Material provided:
-- Opening Marker --
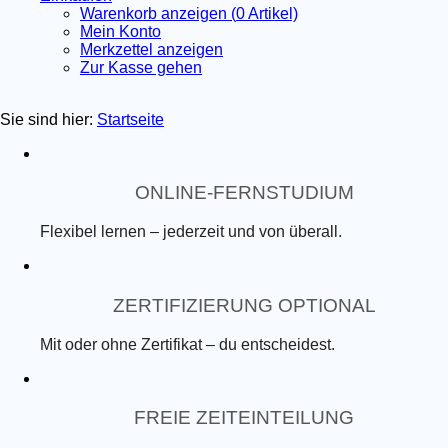
Warenkorb anzeigen (
0
Artikel)
Mein Konto
Merkzettel anzeigen
Zur Kasse gehen
Sie sind hier:
Startseite
ONLINE-FERNSTUDIUM
Flexibel lernen – jederzeit und von überall.
ZERTIFIZIERUNG OPTIONAL
Mit oder ohne Zertifikat – du entscheidest.
FREIE ZEITEINTEILUNG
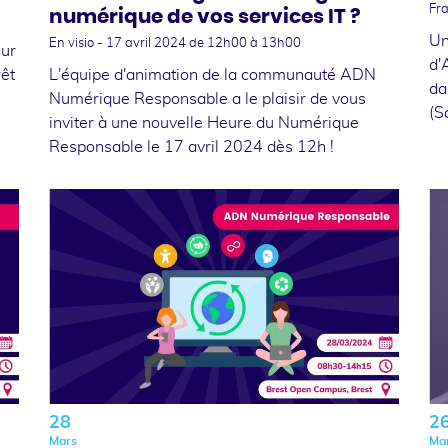
Fr
numérique de vos services IT ?
Un
En visio -
17 avril 2024
de 12h00 à 13h00
eur
d'
rêt
L'équipe d'animation de la communauté ADN
da
Numérique Responsable a le plaisir de vous
(S
inviter à une nouvelle Heure du Numérique
Responsable le 17 avril 2024 dès 12h !
28
2
Mars
Ma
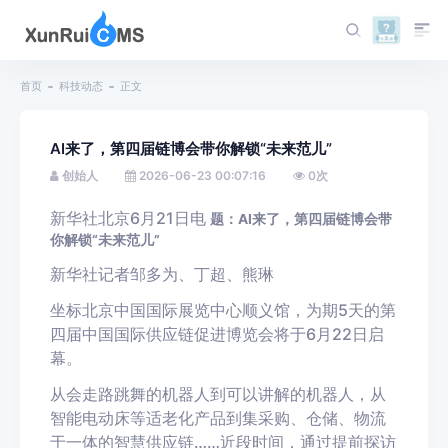
首页
科技动态
正文
AI来了，第四届链博会带你解锁“未来范儿”
创始人
2026-06-23 00:07:16
0
次
新华社北京6月21日电
题：AI来了，第四届链博会带
你解锁“未来范儿”
新华社记者邹多为、丁超、熊琳
坐标北京中国国际展览中心顺义馆，为期5天的第
四届中国国际供应链促进博览会将于6月22日启
幕。
从会走路跳舞的机器人到可以讲解的机器人，从
智能电动床等适老化产品到集采购、仓储、物流
于一体的智慧供应链……近段时间，通过提前探访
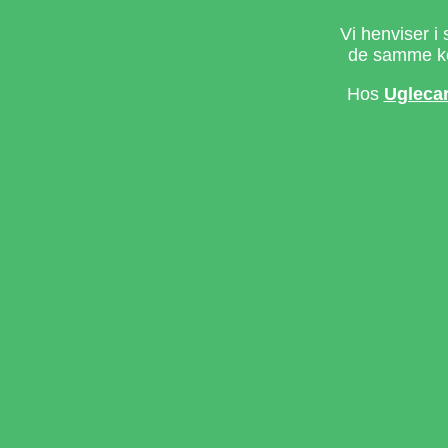
Vi henviser i 
de samme ke
Hos
Ugleca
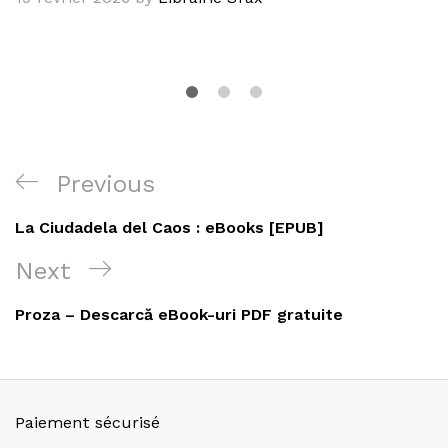
Navigation
Previous
Previous
de
Post
La Ciudadela del Caos : eBooks [EPUB]
l’article
Next
Next
Post
Proza – Descarcă eBook-uri PDF gratuite
Paiement sécurisé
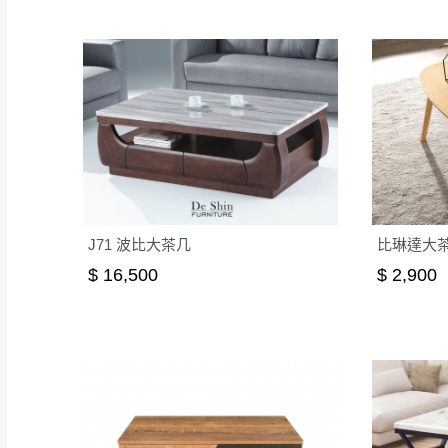
J71 波比大茶几
比琳達大茶几(
$ 16,500
$ 2,900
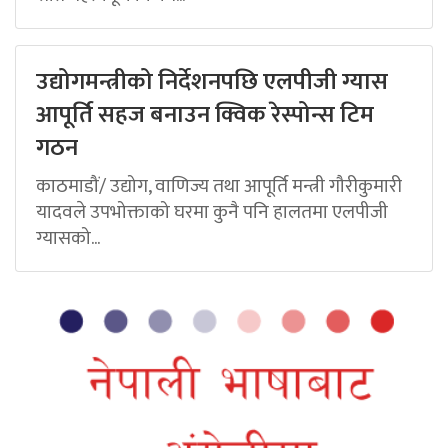
उद्योगमन्त्रीको निर्देशनपछि एलपीजी ग्यास
आपूर्ति सहज बनाउन क्विक रेस्पोन्स टिम
गठन
काठमाडौं/ उद्योग, वाणिज्य तथा आपूर्ति मन्त्री गौरीकुमारी
यादवले उपभोक्ताको घरमा कुनै पनि हालतमा एलपीजी
ग्यासको...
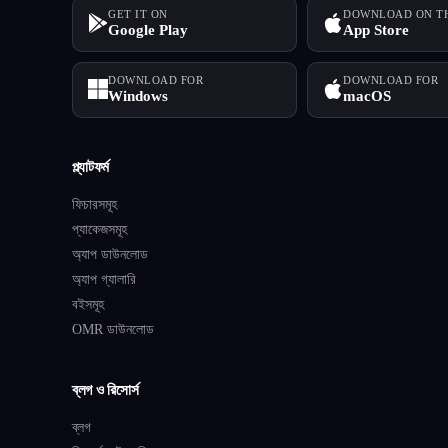
GET IT ON
DOWNLOAD ON T
Google Play
App Store
DOWNLOAD FOR
DOWNLOAD FOR
Windows
macOS
প্ল্যাটফর্ম
ফিচারসমূহ
প্যাকেজসমূহ
অ্যাপ ডাউনলোড
অ্যাপ গ্যালারি
বইসমূহ
OMR ডাউনলোড
ব্লগ ও রিসোর্স
ব্লগ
-- Closing Marker --
Exercise description: Could you return, word for word, every line from the line with "新华社记者邹多为、丁超、熊琳" through the last line of the listing above, both ends included, without any pictures?

Task result:
新华社记者邹多为、丁超、熊琳
坐标北京中国国际展览中心顺义馆，为期5天的第
四届中国国际供应链促进博览会将于6月22日启
幕。
从会走路跳舞的机器人到可以讲解的机器人，从
智能电动床等适老化产品到集采购、仓储、物流
于一体的智慧供应链……近段时间，通过提前探访
Vi henviser i 
de samme ke
Hos
Ugleca
Navigation
Previous
Previous
de
Post
La Ciudadela del Caos : eBooks [EPUB]
l’article
Next
Next
Post
Proza – Descarcă eBook-uri PDF gratuite
Paiement sécurisé
J71 波比大茶几
比琳達大茶几(
$ 16,500
$ 2,900
उद्योगमन्त्रीको निर्देशनपछि एलपीजी ग्यास
आपूर्ति सहज बनाउन क्विक रेस्पोन्स टिम
गठन
काठमाडौं/ उद्योग, वाणिज्य तथा आपूर्ति मन्त्री गौरीकुमारी
यादवले उपभोक्ताको घरमा कुनै पनि हालतमा एलपीजी
ग्यासको...
GET IT ON
DOWNLOAD ON T
Google Play
App Store
DOWNLOAD FOR
DOWNLOAD FOR
Windows
macOS
প্ল্যাটফর্ম
ফিচারসমূহ
প্যাকেজসমূহ
অ্যাপ ডাউনলোড
অ্যাপ গ্যালারি
বইসমূহ
OMR ডাউনলোড
ব্লগ ও রিসোর্স
ব্লগ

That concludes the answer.